● WHAT YOU ARE ASKED TO DO
Please print exactly the lines running from the one that contains "хүсдэг ч Намайг газар дээр биечлэн бууж" to the end of the data, with both lines included.

● MATERIAL PROVIDED
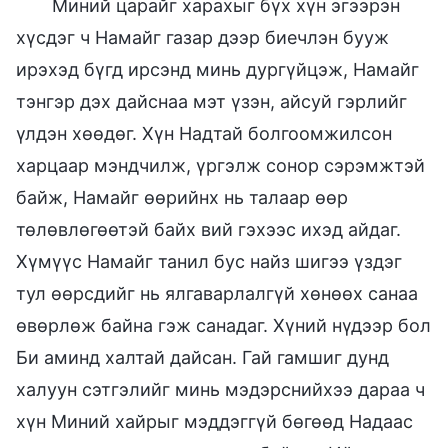
Миний царайг харахыг бүх хүн эгээрэн
хүсдэг ч Намайг газар дээр биечлэн бууж
ирэхэд бүгд ирсэнд минь дургүйцэж, Намайг
тэнгэр дэх дайснаа мэт үзэн, айсуй гэрлийг
үлдэн хөөдөг. Хүн Надтай болгоомжилсон
харцаар мэндчилж, үргэлж сонор сэрэмжтэй
байж, Намайг өөрийнх нь талаар өөр
төлөвлөгөөтэй байх вий гэхээс ихэд айдаг.
Хүмүүс Намайг танил бус найз шигээ үздэг
тул өөрсдийг нь ялгаварлалгүй хөнөөх санаа
өвөрлөж байна гэж санадаг. Хүний нүдээр бол
Би аминд халтай дайсан. Гай гамшиг дунд
халуун сэтгэлийг минь мэдэрснийхээ дараа ч
хүн Миний хайрыг мэддэггүй бөгөөд Надаас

● SOLUTION FOR THIS PROBLEM
хүсдэг ч Намайг газар дээр биечлэн бууж
ирэхэд бүгд ирсэнд минь дургүйцэж, Намайг
тэнгэр дэх дайснаа мэт үзэн, айсуй гэрлийг
үлдэн хөөдөг. Хүн Надтай болгоомжилсон
харцаар мэндчилж, үргэлж сонор сэрэмжтэй
байж, Намайг өөрийнх нь талаар өөр
төлөвлөгөөтэй байх вий гэхээс ихэд айдаг.
Хүмүүс Намайг танил бус найз шигээ үздэг
тул өөрсдийг нь ялгаварлалгүй хөнөөх санаа
өвөрлөж байна гэж санадаг. Хүний нүдээр бол
Би аминд халтай дайсан. Гай гамшиг дунд
халуун сэтгэлийг минь мэдэрснийхээ дараа ч
хүн Миний хайрыг мэддэггүй бөгөөд Надаас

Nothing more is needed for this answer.